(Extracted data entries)
-- Opening Marker --

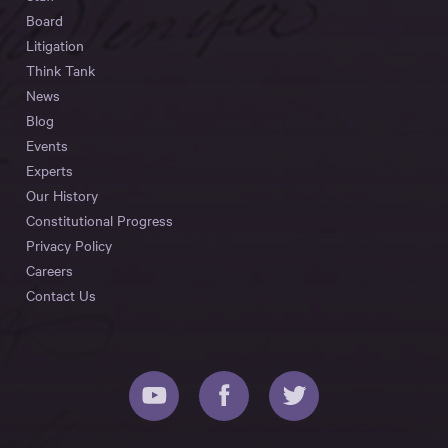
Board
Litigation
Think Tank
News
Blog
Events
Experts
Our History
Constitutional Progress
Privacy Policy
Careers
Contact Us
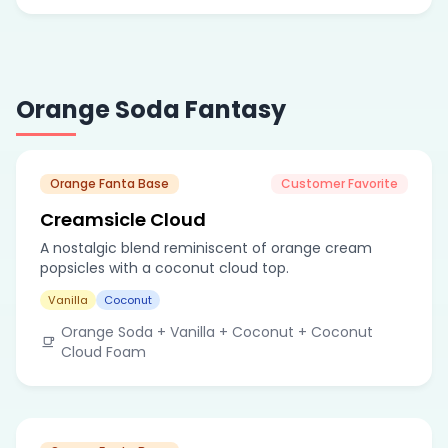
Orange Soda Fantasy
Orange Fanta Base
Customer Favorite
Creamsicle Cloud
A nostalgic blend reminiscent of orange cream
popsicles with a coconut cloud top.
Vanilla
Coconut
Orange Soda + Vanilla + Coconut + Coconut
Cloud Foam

-- Closing Marker --
-- Opening Marker --

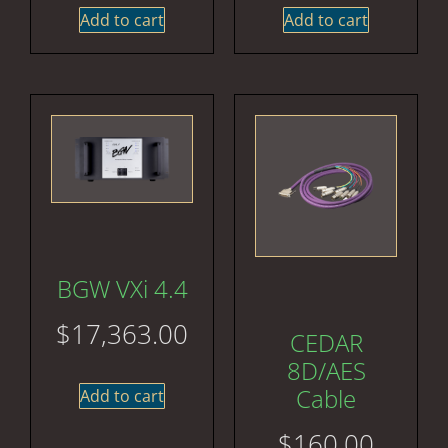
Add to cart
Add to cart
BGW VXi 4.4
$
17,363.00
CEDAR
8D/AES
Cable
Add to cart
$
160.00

-- Closing Marker --

*Work to complete*:
Where the string "Soda" appears in a line of the entries above, return that line.

*Solution to this task*:
Orange Soda Fantasy
Orange Soda + Vanilla + Coconut + Coconut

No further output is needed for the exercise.